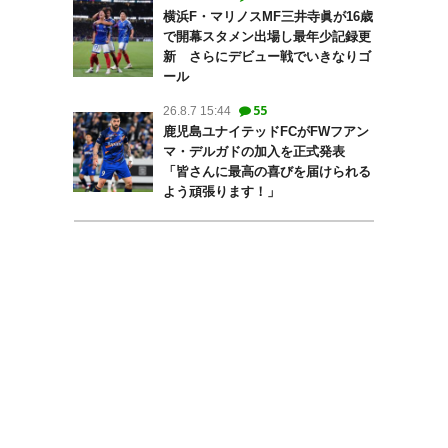
横浜F・マリノスMF三井寺眞が16歳
で開幕スタメン出場し最年少記録更
新 さらにデビュー戦でいきなりゴ
ール
55
26.8.7 15:44
鹿児島ユナイテッドFCがFWフアン
マ・デルガドの加入を正式発表
「皆さんに最高の喜びを届けられる
よう頑張ります！」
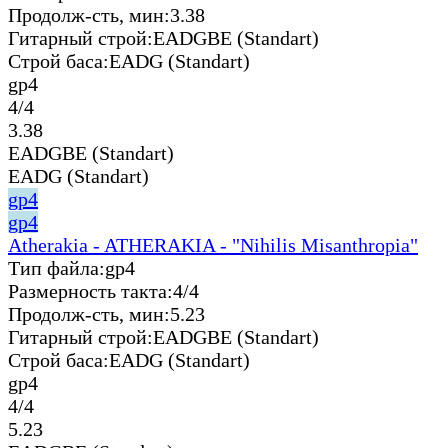
Продолж-сть, мин:
3.38
Гитарный строй:
EADGBE (Standart)
Строй баса:
EADG (Standart)
gp4
4/4
3.38
EADGBE (Standart)
EADG (Standart)
gp4
gp4
Atherakia - ATHERAKIA - "Nihilis Misanthropia"
Тип файла:
gp4
Размерность такта:
4/4
Продолж-сть, мин:
5.23
Гитарный строй:
EADGBE (Standart)
Строй баса:
EADG (Standart)
gp4
4/4
5.23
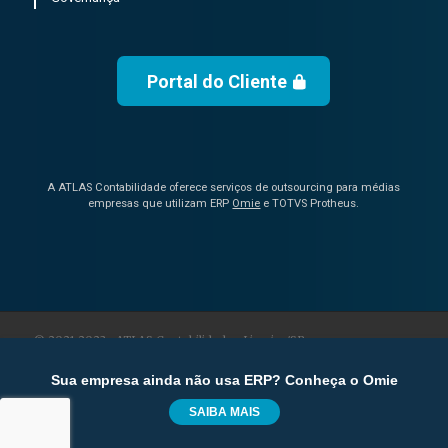
Portal do Cliente
A ATLAS Contabilidade oferece serviços de outsourcing para médias
empresas que utilizam ERP
Omie
e TOTVS Protheus.
© 2021-2023 • ATLAS Contabilidade • Limeira/SP
Sua empresa ainda não usa ERP? Conheça o Omie
Trabalhe Conosco
Política de Privacidade
Contato
SAIBA MAIS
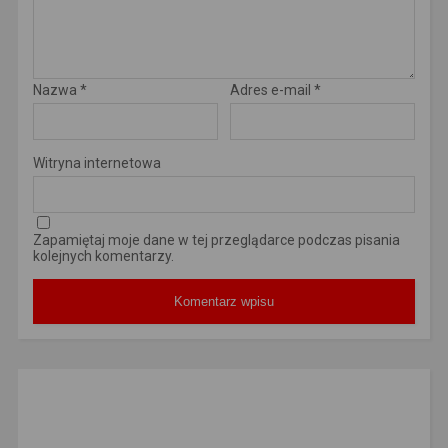
Nazwa
*
Adres e-mail
*
Witryna internetowa
Zapamiętaj moje dane w tej przeglądarce podczas pisania
kolejnych komentarzy.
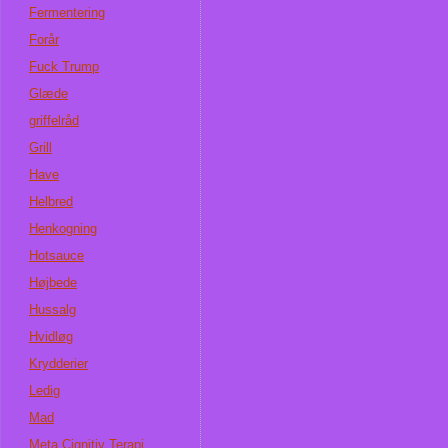
Fermentering
Forår
Fuck Trump
Glæde
griffelråd
Grill
Have
Helbred
Henkogning
Hotsauce
Højbede
Hussalg
Hvidløg
Krydderier
Ledig
Mad
Meta Cignitiv Terapi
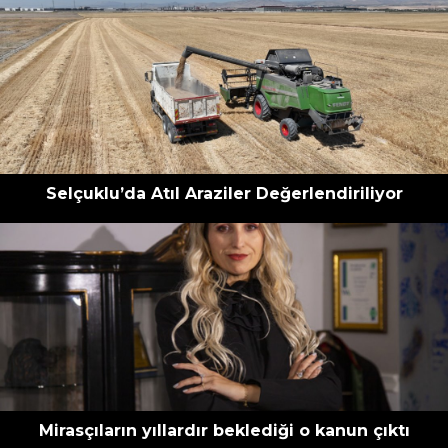
Selçuklu’da Atıl Araziler Değerlendiriliyor
Mirasçıların yıllardır beklediği o kanun çıktı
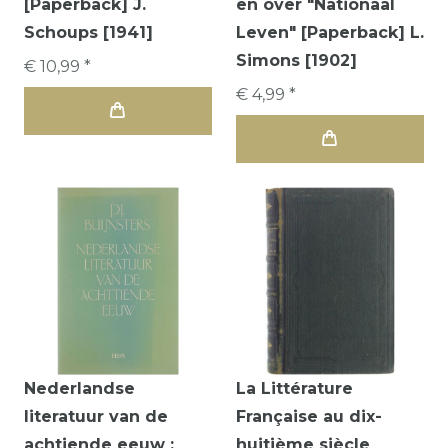
[Paperback] J.
en over "Nationaal
Schoups [1941]
Leven" [Paperback] L.
Simons [1902]
€ 10,99 *
€ 4,99 *
Nederlandse
La Littérature
literatuur van de
Française au dix-
achtiende eeuw :
huitième siècle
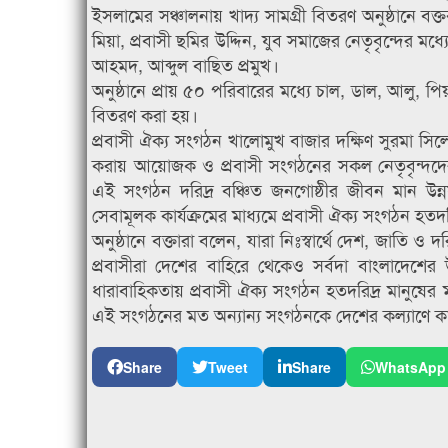
ইসলামের সঞ্চালনায় খাদ্য সামগ্রী বিতরণ অনুষ্ঠানে বক
মিয়া, প্রবাসী ছমির উদ্দিন, যুব সমাজের নেতৃবৃন্দের ম
আহমদ, আব্দুল বাছিত প্রমুখ।
অনুষ্ঠানে প্রায় ৫০ পরিবারের মধ্যে চাল, ডাল, আলু, পি
বিতরণ করা হয়।
প্রবাসী ঐক্য সংগঠন খালোমুখ বাজার দক্ষিণ সুরমা সিলে
করায় আয়োজক ও প্রবাসী সংগঠনের সকল নেতৃবৃন্দদের ধন
এই সংগঠন দরিদ্র বঞ্চিত জনগোষ্ঠীর জীবন মান উন
সেবামূলক কার্যক্রমের মাধ্যমে প্রবাসী ঐক্য সংগঠন হত
অনুষ্ঠানে বক্তারা বলেন, যারা নিঃস্বার্থে দেশ, জাতি ও
প্রবাসীরা দেশের বাহিরে থেকেও সর্বদা বাংলাদেশের
ধারাবাহিকতায় প্রবাসী ঐক্য সংগঠন হতদরিদ্র মানুষের ম
এই সংগঠনের মত অন্যান্য সংগঠনকে দেশের কল্যাণে 
Share
Tweet
Share
WhatsApp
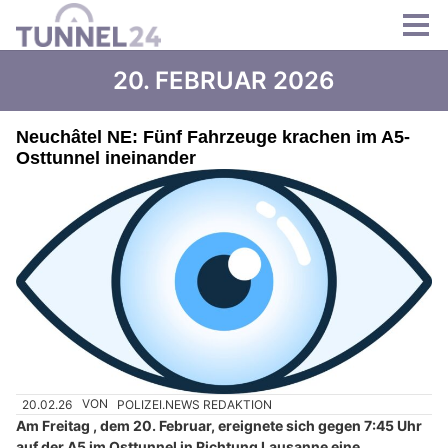
20. FEBRUAR 2026
Neuchâtel NE: Fünf Fahrzeuge krachen im A5-
Osttunnel ineinander
20.02.26
VON
POLIZEI.NEWS REDAKTION
Am Freitag , dem 20. Februar, ereignete sich gegen 7:45 Uhr
auf der A5 im Osttunnel in Richtung Lausanne eine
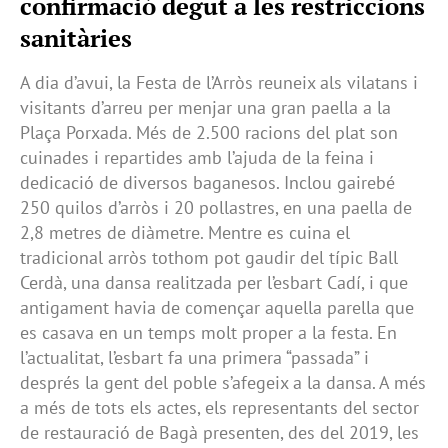
confirmació degut a les restriccions
sanitàries
A dia d’avui, la Festa de l’Arròs reuneix als vilatans i
visitants d’arreu per menjar una gran paella a la
Plaça Porxada. Més de 2.500 racions del plat son
cuinades i repartides amb l’ajuda de la feina i
dedicació de diversos baganesos. Inclou gairebé
250 quilos d’arròs i 20 pollastres, en una paella de
2,8 metres de diàmetre. Mentre es cuina el
tradicional arròs tothom pot gaudir del típic Ball
Cerdà, una dansa realitzada per l’esbart Cadí, i que
antigament havia de començar aquella parella que
es casava en un temps molt proper a la festa. En
l’actualitat, l’esbart fa una primera “passada” i
després la gent del poble s’afegeix a la dansa. A més
a més de tots els actes, els representants del sector
de restauració de Bagà presenten, des del 2019, les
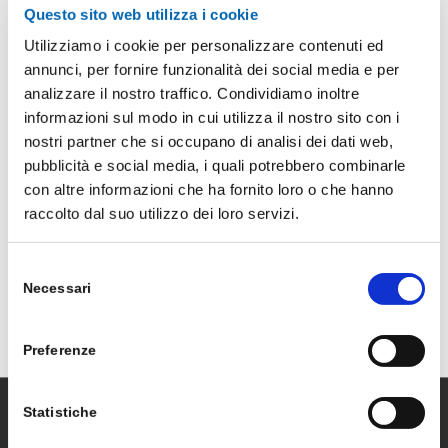
Questo sito web utilizza i cookie
Le nuove funzionalità 2020 di Microsoft
Utilizziamo i cookie per personalizzare contenuti ed
Dynamics 365 Business Central Oggi più che
annunci, per fornire funzionalità dei social media e per
mai le aziende devono poter disporre di
analizzare il nostro traffico. Condividiamo inoltre
processi efficienti, di flessibilità e di dati real-
informazioni sul modo in cui utilizza il nostro sito con i
time affidabili. Il panorama in continua
nostri partner che si occupano di analisi dei dati web,
evoluzione impone la scelta di tecnologie
pubblicità e social media, i quali potrebbero combinarle
adatte al cambiamento. Da un giorno all’altro il
con altre informazioni che ha fornito loro o che hanno
lavoro da remoto è passato da essere una […]
raccolto dal suo utilizzo dei loro servizi.
/
5 Giugno 2020
Selezione
Necessari
del
consenso
Preferenze
Statistiche
VAR PRIME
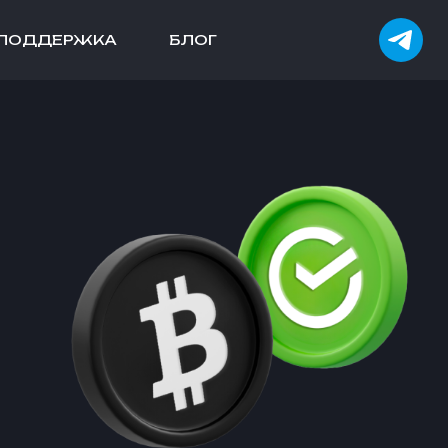
ПОДДЕРЖКА
БЛОГ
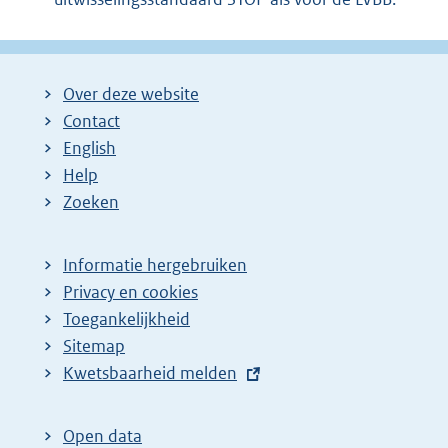
Over deze website
Contact
English
Help
Zoeken
Informatie hergebruiken
Privacy en cookies
Toegankelijkheid
Sitemap
E
Kwetsbaarheid melden
x
t
Open data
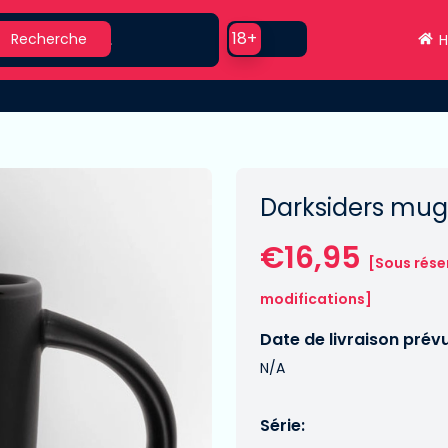
earch
Use setting
18+
Recherche
H
Darksiders mu
€16,95
[Sous rése
modifications]
Date de livraison prév
N/A
Série:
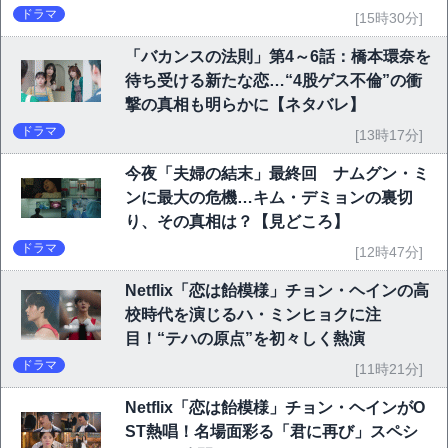
ドラマ
[15時30分]
「バカンスの法則」第4～6話：橋本環奈を
待ち受ける新たな恋…“4股ゲス不倫”の衝
撃の真相も明らかに【ネタバレ】
ドラマ
[13時17分]
今夜「夫婦の結末」最終回 ナムグン・ミ
ンに最大の危機…キム・デミョンの裏切
り、その真相は？【見どころ】
ドラマ
[12時47分]
Netflix「恋は飴模様」チョン・ヘインの高
校時代を演じるハ・ミンヒョクに注
目！“テハの原点”を初々しく熱演
ドラマ
[11時21分]
Netflix「恋は飴模様」チョン・ヘインがO
ST熱唱！名場面彩る「君に再び」スペシ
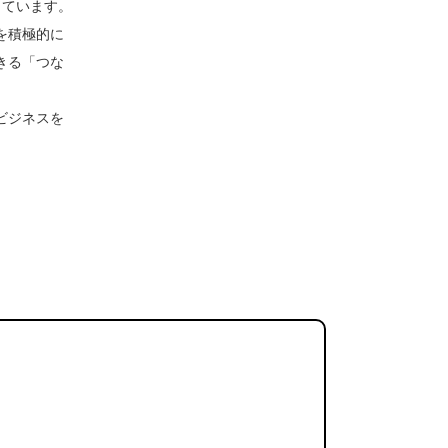
しています。
を積極的に
きる「つな
ビジネスを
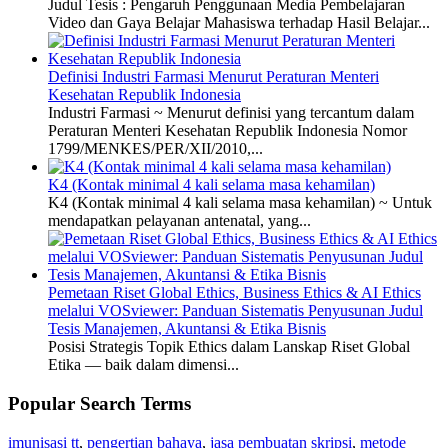
Judul Tesis : Pengaruh Penggunaan Media Pembelajaran
Video dan Gaya Belajar Mahasiswa terhadap Hasil Belajar...
Definisi Industri Farmasi Menurut Peraturan Menteri
Kesehatan Republik Indonesia
Industri Farmasi ~ Menurut definisi yang tercantum dalam
Peraturan Menteri Kesehatan Republik Indonesia Nomor
1799/MENKES/PER/XII/2010,...
K4 (Kontak minimal 4 kali selama masa kehamilan)
K4 (Kontak minimal 4 kali selama masa kehamilan) ~ Untuk
mendapatkan pelayanan antenatal, yang...
Pemetaan Riset Global Ethics, Business Ethics & AI Ethics
melalui VOSviewer: Panduan Sistematis Penyusunan Judul
Tesis Manajemen, Akuntansi & Etika Bisnis
Posisi Strategis Topik Ethics dalam Lanskap Riset Global
Etika — baik dalam dimensi...
Popular Search Terms
imunisasi tt
,
pengertian bahaya
,
jasa pembuatan skripsi
,
metode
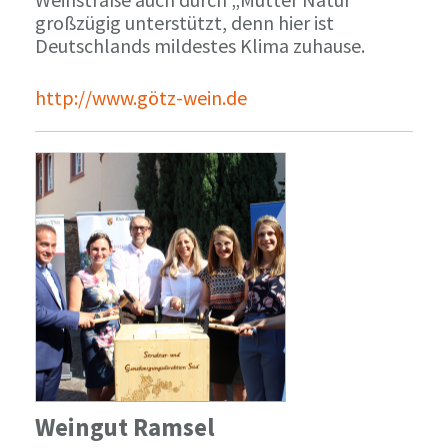
großzügig unterstützt, denn hier ist
Deutschlands mildestes Klima zuhause.
http://www.götz-wein.de
Weingut Ramsel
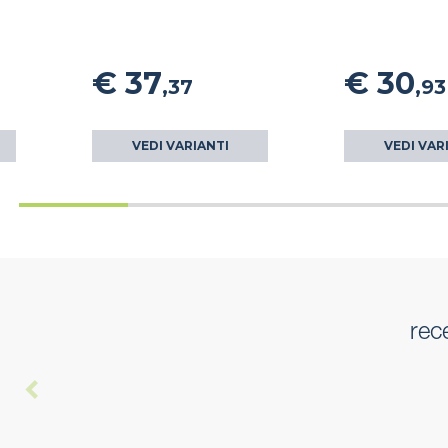
€ 37
€ 30
,37
,93
VEDI VARIANTI
VEDI VAR
rec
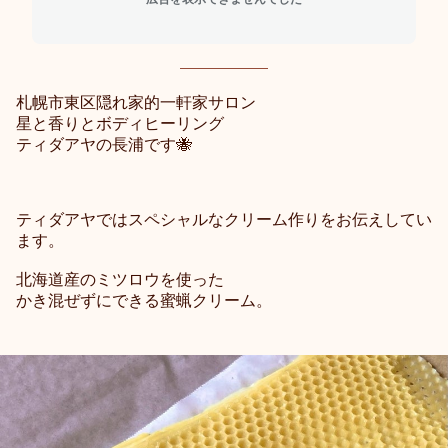
札幌市東区隠れ家的一軒家サロン
星と香りとボディヒーリング
ティダアヤの長浦です🐝
ティダアヤでは
スペシャルなクリーム作りをお伝えしてい
ます。
北海道産のミツロウを使った
かき混ぜずにできる蜜蝋クリーム。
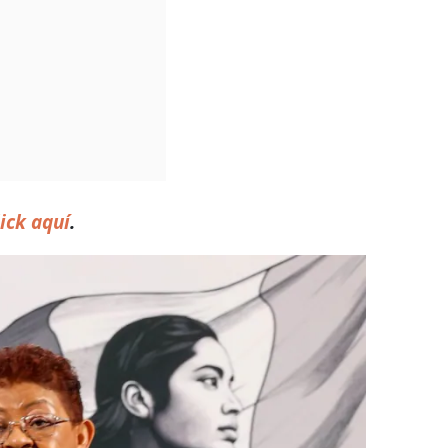
ick aquí
.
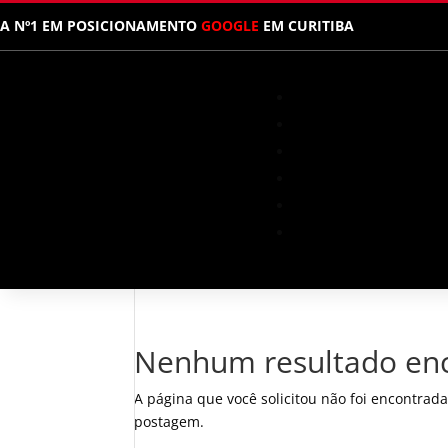
A Nº1 EM POSICIONAMENTO
GOOGLE
EM CURITIBA
Nenhum resultado en
A página que você solicitou não foi encontrada
postagem.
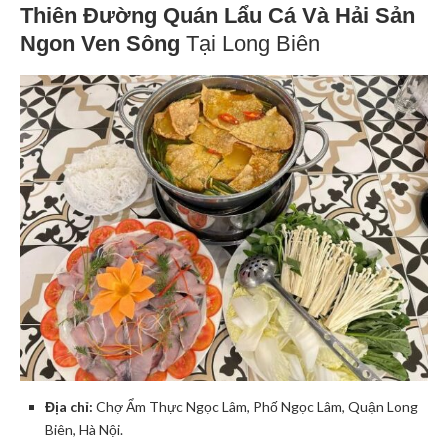
Thiên Đường Quán Lẩu Cá Và Hải Sản
Ngon Ven Sông
Tại Long Biên
Địa chỉ:
Chợ Ẩm Thực Ngọc Lâm, Phố Ngọc Lâm, Quận Long
Biên, Hà Nội.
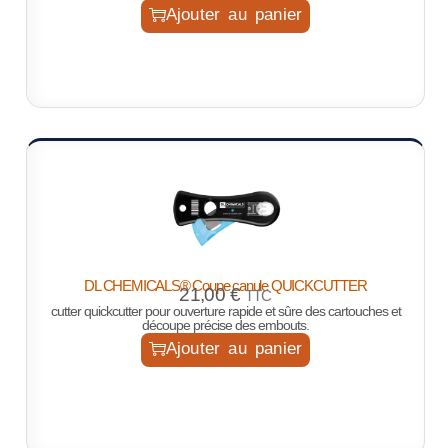
Ajouter au panier
DL CHEMICALS® Coupe canule QUICKCUTTER
21,00
€
TTC
cutter quickcutter pour ouverture rapide et sûre des cartouches et
découpe précise des embouts.
Ajouter au panier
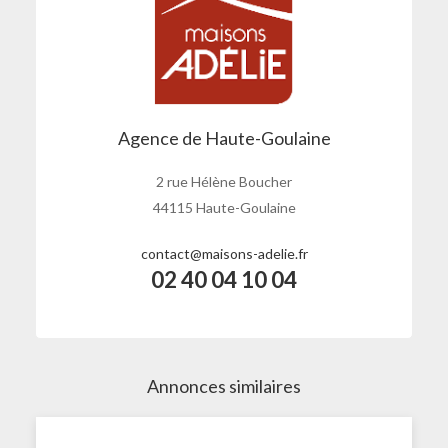
Agence de Haute-Goulaine
2 rue Hélène Boucher
44115 Haute-Goulaine
contact@maisons-adelie.fr
02 40 04 10 04
Annonces similaires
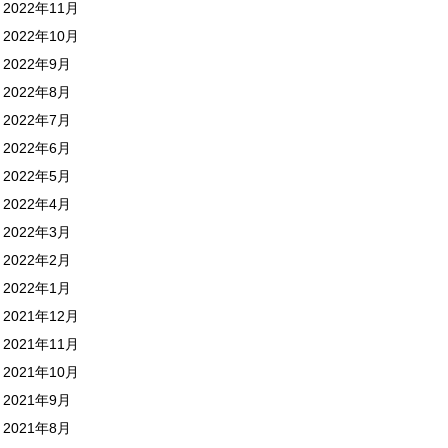
2022年11月
2022年10月
2022年9月
2022年8月
2022年7月
2022年6月
2022年5月
2022年4月
2022年3月
2022年2月
2022年1月
2021年12月
2021年11月
2021年10月
2021年9月
2021年8月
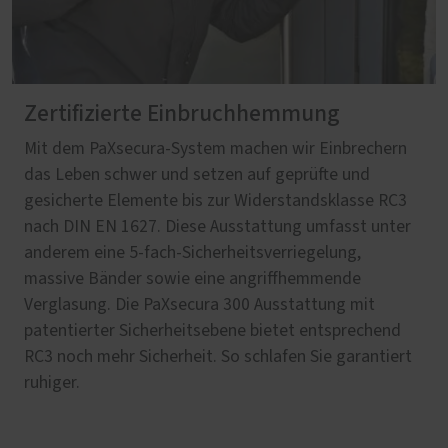
Zertifizierte Einbruchhemmung
Mit dem PaXsecura-System machen wir Einbrechern
das Leben schwer und setzen auf geprüfte und
gesicherte Elemente bis zur Widerstandsklasse RC3
nach DIN EN 1627. Diese Ausstattung umfasst unter
anderem eine 5-fach-Sicherheitsverriegelung,
massive Bänder sowie eine angriffhemmende
Verglasung. Die PaXsecura 300 Ausstattung mit
patentierter Sicherheitsebene bietet entsprechend
RC3 noch mehr Sicherheit. So schlafen Sie garantiert
ruhiger.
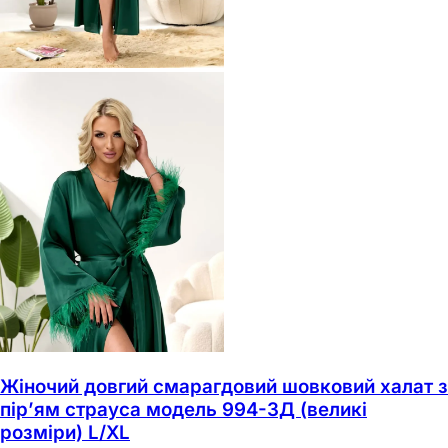
Жіночий довгий смарагдовий шовковий халат з
пір’ям страуса модель 994-3Д (великі
розміри) L/XL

- - - -

• Goal of the exercise
Print the data above from its first line through the line that has "প্রবাসীরা দেশের বাহিরে", exactly and with nothing else, omitting pictures.

• Task solution
横浜F・マリノスMF三井寺眞が16歳
で開幕スタメン出場し最年少記録更
新 さらにデビュー戦でいきなりゴ
ール
55
26.8.7 15:44
鹿児島ユナイテッドFCがFWフアン
マ・デルガドの加入を正式発表
「皆さんに最高の喜びを届けられる
よう頑張ります！」
Продолж-сть, мин:
3.38
Гитарный строй:
EADGBE (Standart)
Строй баса:
EADG (Standart)
gp4
4/4
3.38
EADGBE (Standart)
EADG (Standart)
gp4
gp4
Atherakia - ATHERAKIA - "Nihilis Misanthropia"
Тип файла:
gp4
Размерность такта:
4/4
Продолж-сть, мин:
5.23
Гитарный строй:
EADGBE (Standart)
Строй баса:
EADG (Standart)
gp4
4/4
5.23
Portal do Cliente
A ATLAS Contabilidade oferece serviços de outsourcing para médias
empresas que utilizam ERP
Omie
e TOTVS Protheus.
© 2021-2023 • ATLAS Contabilidade • Limeira/SP
Sua empresa ainda não usa ERP? Conheça o Omie
Trabalhe Conosco
Política de Privacidade
Contato
SAIBA MAIS
Nazwa
*
Adres e-mail
*
Witryna internetowa
Zapamiętaj moje dane w tej przeglądarce podczas pisania
kolejnych komentarzy.
Fermentering
Forår
Fuck Trump
Glæde
griffelråd
Grill
Have
Helbred
Henkogning
Hotsauce
Højbede
Hussalg
Hvidløg
Krydderier
Ledig
Mad
Meta Cignitiv Terapi
Selçuklu’da Atıl Araziler Değerlendiriliyor
Mirasçıların yıllardır beklediği o kanun çıktı
[Paperback] J.
en over "Nationaal
Schoups [1941]
Leven" [Paperback] L.
Simons [1902]
€ 10,99 *
€ 4,99 *
Nederlandse
La Littérature
literatuur van de
Française au dix-
achtiende eeuw :
huitième siècle
ইসলামের সঞ্চালনায় খাদ্য সামগ্রী বিতরণ অনুষ্ঠানে বক
মিয়া, প্রবাসী ছমির উদ্দিন, যুব সমাজের নেতৃবৃন্দের ম
আহমদ, আব্দুল বাছিত প্রমুখ।
অনুষ্ঠানে প্রায় ৫০ পরিবারের মধ্যে চাল, ডাল, আলু, পি
বিতরণ করা হয়।
প্রবাসী ঐক্য সংগঠন খালোমুখ বাজার দক্ষিণ সুরমা সিলে
করায় আয়োজক ও প্রবাসী সংগঠনের সকল নেতৃবৃন্দদের ধন
এই সংগঠন দরিদ্র বঞ্চিত জনগোষ্ঠীর জীবন মান উন
সেবামূলক কার্যক্রমের মাধ্যমে প্রবাসী ঐক্য সংগঠন হত
অনুষ্ঠানে বক্তারা বলেন, যারা নিঃস্বার্থে দেশ, জাতি ও
প্রবাসীরা দেশের বাহিরে থেকেও সর্বদা বাংলাদেশের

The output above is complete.